Aim of the exercise: An exact transcription of every record is needed, leaving out the pictures.
*** Exercise data ***
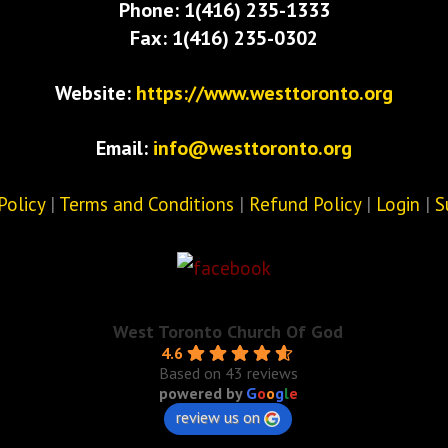
Phone: 1(416) 235-1333
Fax: 1(416) 235-0302
Website:
https://www.westtoronto.org
Email:
info@westtoronto.org
Policy
|
Terms and Conditions
|
Refund Policy
|
Login
|
S
West Toronto Church Of God
4.6
Based on 43 reviews
powered by
G
o
o
g
l
e
review us on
***
Solution for this exercise:
Phone: 1(416) 235-1333
Fax: 1(416) 235-0302
Website:
https://www.westtoronto.org
Email:
info@westtoronto.org
Policy
|
Terms and Conditions
|
Refund Policy
|
Login
|
S
West Toronto Church Of God
4.6
Based on 43 reviews
powered by
G
o
o
g
l
e
review us on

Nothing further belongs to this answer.